**What is required**
The records that follow must be repeated exactly, except for their pictures.

**Exercise input**
--- START ---
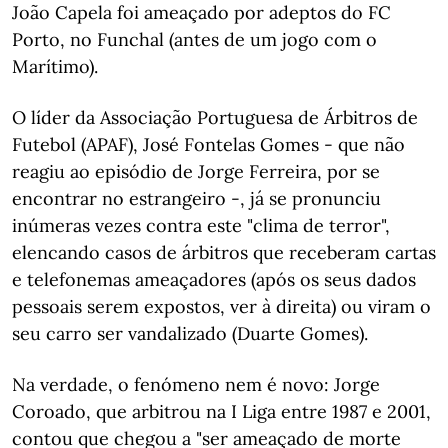
João Capela foi ameaçado por adeptos do FC
Porto, no Funchal (antes de um jogo com o
Marítimo).
O líder da Associação Portuguesa de Árbitros de
Futebol (APAF), José Fontelas Gomes - que não
reagiu ao episódio de Jorge Ferreira, por se
encontrar no estrangeiro -, já se pronunciu
inúmeras vezes contra este "clima de terror",
elencando casos de árbitros que receberam cartas
e telefonemas ameaçadores (após os seus dados
pessoais serem expostos, ver à direita) ou viram o
seu carro ser vandalizado (Duarte Gomes).
Na verdade, o fenómeno nem é novo: Jorge
Coroado, que arbitrou na I Liga entre 1987 e 2001,
contou que chegou a "ser ameaçado de morte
--- END ---
**Task answer**
João Capela foi ameaçado por adeptos do FC
Porto, no Funchal (antes de um jogo com o
Marítimo).
O líder da Associação Portuguesa de Árbitros de
Futebol (APAF), José Fontelas Gomes - que não
reagiu ao episódio de Jorge Ferreira, por se
encontrar no estrangeiro -, já se pronunciu
inúmeras vezes contra este "clima de terror",
elencando casos de árbitros que receberam cartas
e telefonemas ameaçadores (após os seus dados
pessoais serem expostos, ver à direita) ou viram o
seu carro ser vandalizado (Duarte Gomes).
Na verdade, o fenómeno nem é novo: Jorge
Coroado, que arbitrou na I Liga entre 1987 e 2001,
contou que chegou a "ser ameaçado de morte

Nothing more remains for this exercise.